We spent every evening in Ireland like this – tucked into a small booth as close to the musicians as we could get. The musicians changed from evening to evening, as did the instruments played. The atmosphere in the pub each night was a reflection of the type of songs the musicians chose to play, but the goal was the same every time – to share centuries of Irish stories through music with locals and visitors alike. Songs about war, famine, rebellion, love, and of course, drinking were played and sung well into the night. Some in the crowd sang along, but most were content, like me, to sit back and just enjoy the show.
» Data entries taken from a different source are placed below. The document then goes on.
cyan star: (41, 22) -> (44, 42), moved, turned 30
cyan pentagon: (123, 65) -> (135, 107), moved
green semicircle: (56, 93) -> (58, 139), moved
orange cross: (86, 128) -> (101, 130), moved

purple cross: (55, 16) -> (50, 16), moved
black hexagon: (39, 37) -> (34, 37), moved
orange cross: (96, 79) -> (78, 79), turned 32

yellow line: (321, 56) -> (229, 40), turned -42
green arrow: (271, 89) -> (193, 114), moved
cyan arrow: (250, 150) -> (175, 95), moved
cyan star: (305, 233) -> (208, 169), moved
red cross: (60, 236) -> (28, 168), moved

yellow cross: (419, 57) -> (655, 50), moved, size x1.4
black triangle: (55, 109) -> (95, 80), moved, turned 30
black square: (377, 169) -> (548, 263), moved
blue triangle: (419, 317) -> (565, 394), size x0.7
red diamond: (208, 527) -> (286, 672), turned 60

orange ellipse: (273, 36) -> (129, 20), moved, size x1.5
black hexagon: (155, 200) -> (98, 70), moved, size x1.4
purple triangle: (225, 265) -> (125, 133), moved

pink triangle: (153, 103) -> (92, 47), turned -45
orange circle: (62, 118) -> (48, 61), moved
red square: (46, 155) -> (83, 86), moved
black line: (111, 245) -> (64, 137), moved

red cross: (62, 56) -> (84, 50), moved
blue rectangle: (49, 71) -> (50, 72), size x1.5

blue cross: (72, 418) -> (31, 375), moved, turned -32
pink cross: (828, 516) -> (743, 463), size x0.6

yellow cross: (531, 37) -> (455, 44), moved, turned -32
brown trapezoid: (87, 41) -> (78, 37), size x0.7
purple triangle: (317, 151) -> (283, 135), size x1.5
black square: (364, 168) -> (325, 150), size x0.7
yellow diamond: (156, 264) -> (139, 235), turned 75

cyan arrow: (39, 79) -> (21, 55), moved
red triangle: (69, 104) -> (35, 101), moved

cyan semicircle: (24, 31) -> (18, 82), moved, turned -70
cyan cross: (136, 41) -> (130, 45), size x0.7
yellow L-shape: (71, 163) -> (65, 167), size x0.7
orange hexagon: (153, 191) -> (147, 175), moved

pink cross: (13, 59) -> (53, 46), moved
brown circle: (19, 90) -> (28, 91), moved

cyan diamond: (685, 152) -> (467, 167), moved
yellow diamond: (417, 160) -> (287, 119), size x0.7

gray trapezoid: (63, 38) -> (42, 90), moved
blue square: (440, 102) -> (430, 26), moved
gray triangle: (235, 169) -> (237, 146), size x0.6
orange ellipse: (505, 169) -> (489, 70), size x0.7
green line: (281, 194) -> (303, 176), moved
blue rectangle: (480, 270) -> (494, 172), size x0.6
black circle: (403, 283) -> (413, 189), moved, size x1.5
To get caught up in the spirit of Irish music being played in an Irish pub is second to none, but having the opportunity to do so in Doolin, home of traditional Irish music, made the experience that much more exceptional. All three nights we stayed in Doolin, we ate dinner at Gus O’Connor’s Pub and then stuck around to hear the first session of tunes played. Our last evening we were feeling especially nocturnal and stayed for the second session, but that made for a very slow morning the next day.
Young or old, Irish or not – everyone is made to feel welcome at Gus O’Connor’s Pub. Kids as young as two and three bounce on the knees of their parents and clap along to the music. (That’s something you won’t see in a London pub!) And the food isn’t half bad either.
That’s an understatement actually – the food was incredible! Each night I tried something different, but my favorite dish was the Smoked Salmon and Spinach Potato Cakes pictured above. And we shared a different dessert every evening as well, because if you can’t allow yourself a few extra calories on vacation, when can you?
Sean O’Connor, whose B&B we were staying at and whose father the pub is named after, was more than delighted to share stories with us of the famous faces that have passed through the doors of Gus O’Connor’s Pub. Apparently this place is known the world over, attracting the likes of Hollywood stars and political leaders both. We didn’t see any famous folks while we were there, but truth be told we probably wouldn’t have noticed them anyway, because when the the music starts up, all eyes and ears are on the real stars of the show – the talented musical storytellers bringing a bit of Ireland’s past into the present with their voices, accordions, flutes, and fiddles. To feel a part of the culture in Ireland, all you have to do is follow the music.